Structured page parsing data:
____________________

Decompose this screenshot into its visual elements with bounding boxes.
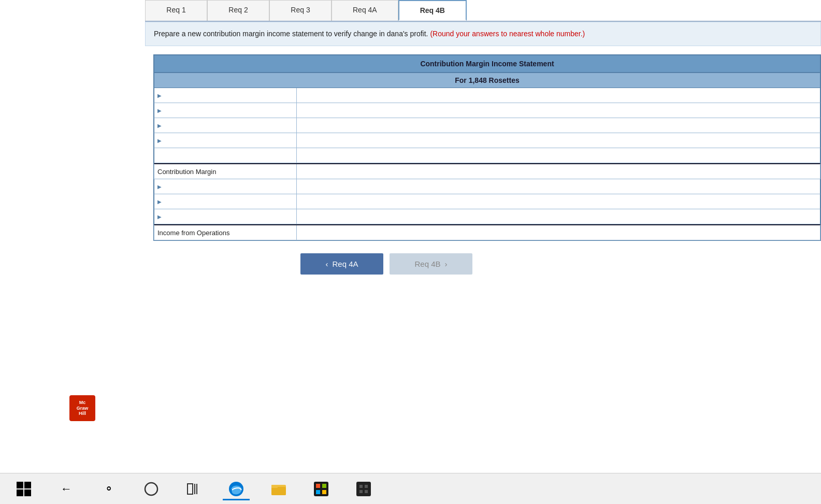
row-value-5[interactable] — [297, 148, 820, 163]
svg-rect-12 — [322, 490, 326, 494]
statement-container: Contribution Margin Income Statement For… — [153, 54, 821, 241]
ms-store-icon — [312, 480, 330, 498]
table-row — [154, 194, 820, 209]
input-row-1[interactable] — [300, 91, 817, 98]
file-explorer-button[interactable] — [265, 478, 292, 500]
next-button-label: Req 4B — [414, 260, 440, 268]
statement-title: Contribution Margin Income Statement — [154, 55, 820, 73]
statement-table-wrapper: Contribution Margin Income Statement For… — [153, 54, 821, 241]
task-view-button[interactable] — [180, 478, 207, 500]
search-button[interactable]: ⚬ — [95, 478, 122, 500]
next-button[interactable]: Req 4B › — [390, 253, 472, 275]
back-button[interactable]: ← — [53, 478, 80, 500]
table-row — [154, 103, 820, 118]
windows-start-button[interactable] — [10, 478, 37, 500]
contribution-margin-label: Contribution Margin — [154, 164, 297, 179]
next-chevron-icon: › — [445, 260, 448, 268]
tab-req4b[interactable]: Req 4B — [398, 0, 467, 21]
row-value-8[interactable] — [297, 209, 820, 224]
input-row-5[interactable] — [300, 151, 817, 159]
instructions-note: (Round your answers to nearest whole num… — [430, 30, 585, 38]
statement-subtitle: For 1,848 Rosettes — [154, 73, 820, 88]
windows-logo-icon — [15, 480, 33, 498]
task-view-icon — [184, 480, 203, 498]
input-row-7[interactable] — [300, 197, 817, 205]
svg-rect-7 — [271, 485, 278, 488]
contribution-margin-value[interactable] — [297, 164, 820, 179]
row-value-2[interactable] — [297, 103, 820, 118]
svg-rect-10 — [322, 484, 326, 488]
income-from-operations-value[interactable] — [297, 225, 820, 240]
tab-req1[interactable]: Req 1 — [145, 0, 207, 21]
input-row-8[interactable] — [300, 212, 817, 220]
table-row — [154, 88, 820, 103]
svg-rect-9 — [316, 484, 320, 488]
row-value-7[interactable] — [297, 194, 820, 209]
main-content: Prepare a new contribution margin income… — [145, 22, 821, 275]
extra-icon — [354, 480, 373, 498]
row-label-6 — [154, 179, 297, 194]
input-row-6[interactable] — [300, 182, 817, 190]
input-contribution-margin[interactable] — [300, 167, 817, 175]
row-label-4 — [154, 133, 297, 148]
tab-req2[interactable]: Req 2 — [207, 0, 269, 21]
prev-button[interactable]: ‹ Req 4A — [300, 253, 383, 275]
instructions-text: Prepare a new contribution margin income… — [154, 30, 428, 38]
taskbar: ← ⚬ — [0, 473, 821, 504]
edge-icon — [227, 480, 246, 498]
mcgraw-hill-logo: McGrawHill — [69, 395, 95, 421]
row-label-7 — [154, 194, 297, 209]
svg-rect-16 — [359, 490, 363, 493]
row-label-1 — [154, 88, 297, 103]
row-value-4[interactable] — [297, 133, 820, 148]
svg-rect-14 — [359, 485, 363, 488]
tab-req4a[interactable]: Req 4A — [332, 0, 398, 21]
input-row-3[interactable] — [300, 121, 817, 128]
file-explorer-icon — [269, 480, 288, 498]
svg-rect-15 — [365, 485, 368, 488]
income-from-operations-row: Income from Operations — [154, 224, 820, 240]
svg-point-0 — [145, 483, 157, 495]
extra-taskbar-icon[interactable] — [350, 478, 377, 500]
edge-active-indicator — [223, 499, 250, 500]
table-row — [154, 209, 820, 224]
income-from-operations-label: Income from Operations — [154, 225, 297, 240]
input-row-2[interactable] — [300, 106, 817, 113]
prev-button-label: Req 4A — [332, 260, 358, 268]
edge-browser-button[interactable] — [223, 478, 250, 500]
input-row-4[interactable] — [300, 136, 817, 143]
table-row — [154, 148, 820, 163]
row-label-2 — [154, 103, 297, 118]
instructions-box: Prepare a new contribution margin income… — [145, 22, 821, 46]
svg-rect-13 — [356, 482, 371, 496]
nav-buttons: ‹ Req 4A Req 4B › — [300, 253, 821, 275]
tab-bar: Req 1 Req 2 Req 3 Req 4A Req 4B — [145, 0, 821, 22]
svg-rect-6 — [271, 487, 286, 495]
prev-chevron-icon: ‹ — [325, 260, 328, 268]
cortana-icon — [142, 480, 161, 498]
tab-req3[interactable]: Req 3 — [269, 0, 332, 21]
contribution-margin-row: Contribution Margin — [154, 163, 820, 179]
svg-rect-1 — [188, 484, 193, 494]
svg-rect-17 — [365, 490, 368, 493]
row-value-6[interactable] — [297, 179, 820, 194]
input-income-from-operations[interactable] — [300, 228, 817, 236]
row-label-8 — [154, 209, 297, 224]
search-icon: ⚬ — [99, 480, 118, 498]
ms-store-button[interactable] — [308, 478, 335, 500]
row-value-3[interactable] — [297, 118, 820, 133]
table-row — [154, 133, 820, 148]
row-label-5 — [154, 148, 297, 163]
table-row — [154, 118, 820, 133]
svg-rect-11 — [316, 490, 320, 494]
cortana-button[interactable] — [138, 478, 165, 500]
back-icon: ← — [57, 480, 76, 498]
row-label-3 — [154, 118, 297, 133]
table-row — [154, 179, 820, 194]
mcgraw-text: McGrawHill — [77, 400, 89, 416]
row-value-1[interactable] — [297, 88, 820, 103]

____________________

Instructions for the task:
Once the pictures are set aside, reproduce the records in full and exactly.

Solution to this task:
Decompose this screenshot into its visual elements with bounding boxes.
row-value-5[interactable] — [297, 148, 820, 163]
svg-rect-12 — [322, 490, 326, 494]
statement-container: Contribution Margin Income Statement For… — [153, 54, 821, 241]
ms-store-icon — [312, 480, 330, 498]
table-row — [154, 194, 820, 209]
input-row-1[interactable] — [300, 91, 817, 98]
file-explorer-button[interactable] — [265, 478, 292, 500]
next-button-label: Req 4B — [414, 260, 440, 268]
statement-title: Contribution Margin Income Statement — [154, 55, 820, 73]
statement-table-wrapper: Contribution Margin Income Statement For… — [153, 54, 821, 241]
task-view-button[interactable] — [180, 478, 207, 500]
search-button[interactable]: ⚬ — [95, 478, 122, 500]
next-button[interactable]: Req 4B › — [390, 253, 472, 275]
back-button[interactable]: ← — [53, 478, 80, 500]
table-row — [154, 103, 820, 118]
windows-start-button[interactable] — [10, 478, 37, 500]
contribution-margin-label: Contribution Margin — [154, 164, 297, 179]
next-chevron-icon: › — [445, 260, 448, 268]
tab-req4b[interactable]: Req 4B — [398, 0, 467, 21]
row-value-8[interactable] — [297, 209, 820, 224]
input-row-5[interactable] — [300, 151, 817, 159]
instructions-note: (Round your answers to nearest whole num… — [430, 30, 585, 38]
statement-subtitle: For 1,848 Rosettes — [154, 73, 820, 88]
windows-logo-icon — [15, 480, 33, 498]
task-view-icon — [184, 480, 203, 498]
input-row-7[interactable] — [300, 197, 817, 205]
svg-rect-7 — [271, 485, 278, 488]
contribution-margin-value[interactable] — [297, 164, 820, 179]
row-value-2[interactable] — [297, 103, 820, 118]
svg-rect-10 — [322, 484, 326, 488]
income-from-operations-value[interactable] — [297, 225, 820, 240]
tab-req1[interactable]: Req 1 — [145, 0, 207, 21]
input-row-8[interactable] — [300, 212, 817, 220]
table-row — [154, 88, 820, 103]
svg-rect-9 — [316, 484, 320, 488]
row-value-7[interactable] — [297, 194, 820, 209]
main-content: Prepare a new contribution margin income… — [145, 22, 821, 275]
extra-icon — [354, 480, 373, 498]
row-label-6 — [154, 179, 297, 194]
input-row-6[interactable] — [300, 182, 817, 190]
input-contribution-margin[interactable] — [300, 167, 817, 175]
row-label-4 — [154, 133, 297, 148]
tab-req2[interactable]: Req 2 — [207, 0, 269, 21]
prev-button[interactable]: ‹ Req 4A — [300, 253, 383, 275]
instructions-text: Prepare a new contribution margin income… — [154, 30, 428, 38]
taskbar: ← ⚬ — [0, 473, 821, 504]
edge-icon — [227, 480, 246, 498]
mcgraw-hill-logo: McGrawHill — [69, 395, 95, 421]
row-label-7 — [154, 194, 297, 209]
svg-rect-16 — [359, 490, 363, 493]
row-label-1 — [154, 88, 297, 103]
row-value-4[interactable] — [297, 133, 820, 148]
svg-rect-14 — [359, 485, 363, 488]
tab-req4a[interactable]: Req 4A — [332, 0, 398, 21]
input-row-3[interactable] — [300, 121, 817, 128]
file-explorer-icon — [269, 480, 288, 498]
svg-rect-15 — [365, 485, 368, 488]
income-from-operations-row: Income from Operations — [154, 224, 820, 240]
svg-point-0 — [145, 483, 157, 495]
extra-taskbar-icon[interactable] — [350, 478, 377, 500]
edge-active-indicator — [223, 499, 250, 500]
table-row — [154, 209, 820, 224]
income-from-operations-label: Income from Operations — [154, 225, 297, 240]
input-row-2[interactable] — [300, 106, 817, 113]
prev-button-label: Req 4A — [332, 260, 358, 268]
edge-browser-button[interactable] — [223, 478, 250, 500]
input-row-4[interactable] — [300, 136, 817, 143]
table-row — [154, 148, 820, 163]
row-label-2 — [154, 103, 297, 118]
instructions-box: Prepare a new contribution margin income… — [145, 22, 821, 46]
svg-rect-13 — [356, 482, 371, 496]
nav-buttons: ‹ Req 4A Req 4B › — [300, 253, 821, 275]
tab-bar: Req 1 Req 2 Req 3 Req 4A Req 4B — [145, 0, 821, 22]
svg-rect-6 — [271, 487, 286, 495]
prev-chevron-icon: ‹ — [325, 260, 328, 268]
cortana-icon — [142, 480, 161, 498]
tab-req3[interactable]: Req 3 — [269, 0, 332, 21]
contribution-margin-row: Contribution Margin — [154, 163, 820, 179]
svg-rect-1 — [188, 484, 193, 494]
svg-rect-17 — [365, 490, 368, 493]
row-value-6[interactable] — [297, 179, 820, 194]
input-income-from-operations[interactable] — [300, 228, 817, 236]
row-label-8 — [154, 209, 297, 224]
search-icon: ⚬ — [99, 480, 118, 498]
ms-store-button[interactable] — [308, 478, 335, 500]
row-value-3[interactable] — [297, 118, 820, 133]
table-row — [154, 133, 820, 148]
row-label-5 — [154, 148, 297, 163]
table-row — [154, 118, 820, 133]
svg-rect-11 — [316, 490, 320, 494]
cortana-button[interactable] — [138, 478, 165, 500]
back-icon: ← — [57, 480, 76, 498]
row-label-3 — [154, 118, 297, 133]
table-row — [154, 179, 820, 194]
mcgraw-text: McGrawHill — [77, 400, 89, 416]
row-value-1[interactable] — [297, 88, 820, 103]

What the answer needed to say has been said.